Excel worksheets and macro protection

The protection for worksheets and macros is necessarily weaker than that for the entire workbook as the software itself must be able to display or use them.

Password recovery attacks

There are a number of attacks that can be employed to find a password or remove password protection from Excel and Word documents.

Password removal can be done with the help of precomputation tables or a guaranteed decryption attack.

Attacks that target the original password set in Microsoft Excel and Word include dictionary attack, rule-based attack, brute-force attack, mask attack and statistics-based attack.

The efficiency of attacks can be considerably enhanced if one of the following means is applied: multiple CPUs (distributed attack), GPGPU[6] (applicable only to Microsoft Office 2007–2010 documents) and cloud computing.
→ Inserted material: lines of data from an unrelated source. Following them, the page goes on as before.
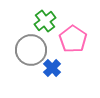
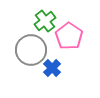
pink pentagon: moved 4 px left, 3 px up
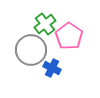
green cross: moved 3 px down
blue cross: rotated 18 degrees counterclockwise
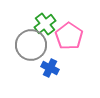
gray circle: moved 5 px up
blue cross: moved 2 px left
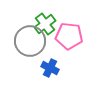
pink pentagon: rotated 28 degrees counterclockwise
gray circle: moved 1 px left, 4 px up
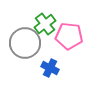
gray circle: moved 5 px left, 2 px down
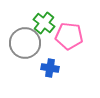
green cross: moved 1 px left, 1 px up; rotated 15 degrees counterclockwise
blue cross: rotated 18 degrees counterclockwise
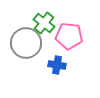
gray circle: moved 1 px right
blue cross: moved 7 px right, 3 px up
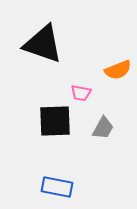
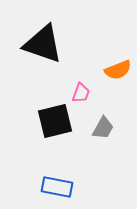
pink trapezoid: rotated 80 degrees counterclockwise
black square: rotated 12 degrees counterclockwise
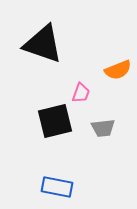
gray trapezoid: rotated 55 degrees clockwise
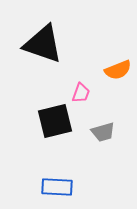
gray trapezoid: moved 4 px down; rotated 10 degrees counterclockwise
blue rectangle: rotated 8 degrees counterclockwise
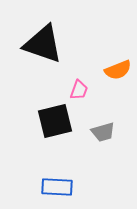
pink trapezoid: moved 2 px left, 3 px up
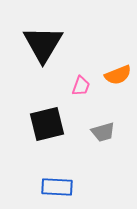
black triangle: rotated 42 degrees clockwise
orange semicircle: moved 5 px down
pink trapezoid: moved 2 px right, 4 px up
black square: moved 8 px left, 3 px down
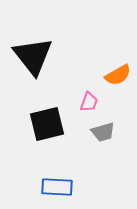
black triangle: moved 10 px left, 12 px down; rotated 9 degrees counterclockwise
orange semicircle: rotated 8 degrees counterclockwise
pink trapezoid: moved 8 px right, 16 px down
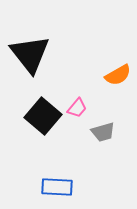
black triangle: moved 3 px left, 2 px up
pink trapezoid: moved 12 px left, 6 px down; rotated 20 degrees clockwise
black square: moved 4 px left, 8 px up; rotated 36 degrees counterclockwise
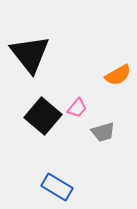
blue rectangle: rotated 28 degrees clockwise
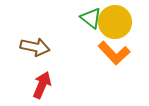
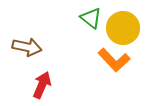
yellow circle: moved 8 px right, 6 px down
brown arrow: moved 8 px left
orange L-shape: moved 7 px down
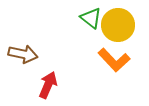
yellow circle: moved 5 px left, 3 px up
brown arrow: moved 4 px left, 7 px down
red arrow: moved 6 px right
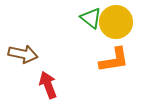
yellow circle: moved 2 px left, 3 px up
orange L-shape: rotated 56 degrees counterclockwise
red arrow: rotated 44 degrees counterclockwise
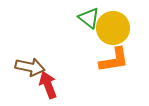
green triangle: moved 2 px left
yellow circle: moved 3 px left, 6 px down
brown arrow: moved 7 px right, 13 px down
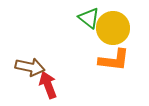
orange L-shape: rotated 16 degrees clockwise
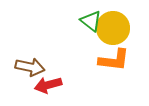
green triangle: moved 2 px right, 3 px down
red arrow: rotated 84 degrees counterclockwise
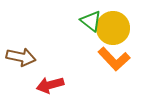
orange L-shape: moved 1 px up; rotated 40 degrees clockwise
brown arrow: moved 9 px left, 10 px up
red arrow: moved 2 px right
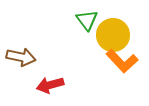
green triangle: moved 4 px left, 1 px up; rotated 15 degrees clockwise
yellow circle: moved 7 px down
orange L-shape: moved 8 px right, 2 px down
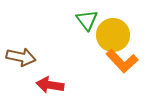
red arrow: rotated 24 degrees clockwise
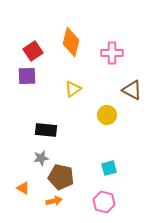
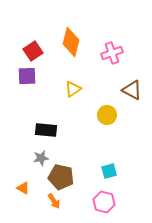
pink cross: rotated 20 degrees counterclockwise
cyan square: moved 3 px down
orange arrow: rotated 70 degrees clockwise
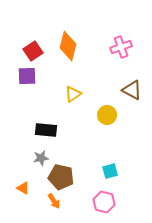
orange diamond: moved 3 px left, 4 px down
pink cross: moved 9 px right, 6 px up
yellow triangle: moved 5 px down
cyan square: moved 1 px right
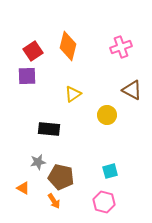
black rectangle: moved 3 px right, 1 px up
gray star: moved 3 px left, 4 px down
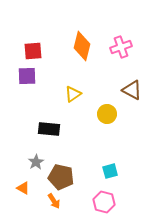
orange diamond: moved 14 px right
red square: rotated 30 degrees clockwise
yellow circle: moved 1 px up
gray star: moved 2 px left; rotated 21 degrees counterclockwise
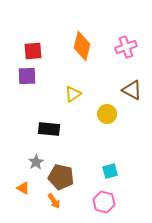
pink cross: moved 5 px right
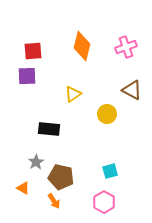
pink hexagon: rotated 15 degrees clockwise
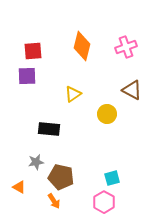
gray star: rotated 21 degrees clockwise
cyan square: moved 2 px right, 7 px down
orange triangle: moved 4 px left, 1 px up
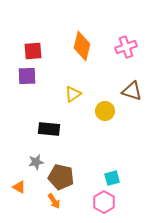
brown triangle: moved 1 px down; rotated 10 degrees counterclockwise
yellow circle: moved 2 px left, 3 px up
Office 2013 introduces SHA-512 hashes in the encryption algorithm, making brute-force and rainbow table attacks slower. However, note that SHA hash algorithms are faster to calculate than certain other, slower hashes such as PBKDF2, scrypt or other KDFs.[7]

For xlsx files that can be opened but not edited, there is another attack, as the file format is a group of XML files within a zip, unzipping editing and replacing the workbook.xml file, and/or the individual worksheet XML files with identical copies, except that the unknown key and salt are replaced with a known pair, or removing the key altogether allows the sheets to be edited.

Ultimately, the security of a password-protected document is dependent on the user choosing a password of sufficient complexity. If the password can be determined through guesswork or social engineering, the underlying cipher is not important.

References

  1. ^ a b "Password protect documents, workbooks, and presentations – Support – Office.com". Office.microsoft.com. Retrieved 26 December 2012.
  2. ^ a b c d e "Microsoft Office File Format Documents". Msdn.microsoft.com. Retrieved 26 December 2012.
  3. ^ "Russian Password Crackers: Password Recovery (Cracking) FAQ". Password-crackers.com. Retrieved 26 December 2012.
  4. ^ "Cryptography and encryption settings for Office 2013". docs.microsoft.com. Retrieved 4 July 2018.
  5. ^ DHB-MSFT. "Cryptography and encryption in Office 2016". docs.microsoft.com. Retrieved 2018-12-07.
  6. ^ "GPU estimations". passcovery.com. Archived from the original on 10 February 2015. Retrieved 5 December 2020.
  7. ^ "Is using SHA-512 for storing passwords tolerable?". Information Security Stack Exchange. Retrieved 2019-05-25.